Fig. 1 Tomodensitométrie transversale montrant un emphysème pulmonaire du lobe supérieur gauche (flèche blanche).

En raison de la labilité hémodynamique du patient, nous avons tenté d’insérer une canule veino-veineuse dans la veine jugulaire ; cependant, le vaisseau était trop petit pour accepter la plus petite canule. Par conséquent, une ligne veineuse à une seule lumière a été insérée et sécurisée et une canule carotidienne a été insérée pour un soutien complet. Une thoracotomie postérolatérale gauche a été pratiquée, et le quatrième espace intercostal a été pénétré. Après inspection du poumon, une démarcation claire où le lobe supérieur avait de multiples kystes et lingules, ainsi que des preuves d’emphysème ont été notées. La veine pulmonaire du lobe supérieur a été soigneusement exposée, ainsi que l’artère pulmonaire du lobe supérieur ; cependant, nous avons estimé qu’une résection anatomique serait trop longue étant donné l’état ténu du patient. Ainsi, deux lignes d’agrafes ont été appliquées à travers le point de division entre le lobe supérieur et la lingula en prenant soin d’éviter de blesser la veine supérieure ou l’artère pulmonaire. Une deuxième application d’agrafes a permis de retirer le lobe supérieur concerné. La lobectomie supérieure gauche et la tente pleurale ont permis de contrôler avec succès la FBP. L’inspection histologique du poumon a montré de nombreux kystes localisés dans le lobe supérieur gauche, le reste du parenchyme pulmonaire gauche étant épargné (figure 2). Une FBP a été démontrée provenant du segment antéromédial du lobe supérieur.

Fig. 2 Coupes pulmonaires du lobe supérieur gauche colorées à l’hématoxyline et à l’éosine montrant des espaces aériens dilatés avec une fibrose interstitielle et une congestion vasculaire (grossissement x20).
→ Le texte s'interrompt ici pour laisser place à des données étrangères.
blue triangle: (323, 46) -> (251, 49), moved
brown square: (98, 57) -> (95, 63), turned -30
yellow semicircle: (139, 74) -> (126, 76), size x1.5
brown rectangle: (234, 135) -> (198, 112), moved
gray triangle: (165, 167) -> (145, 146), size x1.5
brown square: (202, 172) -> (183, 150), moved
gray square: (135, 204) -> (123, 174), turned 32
Post-opératoirement, il a été maintenu sous HFOV et a été sevré et séparé de l’oxygénation par membrane extracorporelle (ECMO) au jour 6 post-lobectomie. Le 21e jour après la lobectomie, le patient est passé sous ventilateur conventionnel et a été extubé. Il s’est bien porté 8 mois après l’opération sans symptômes respiratoires, sans besoin d’oxygène supplémentaire ou de tachyarythmie.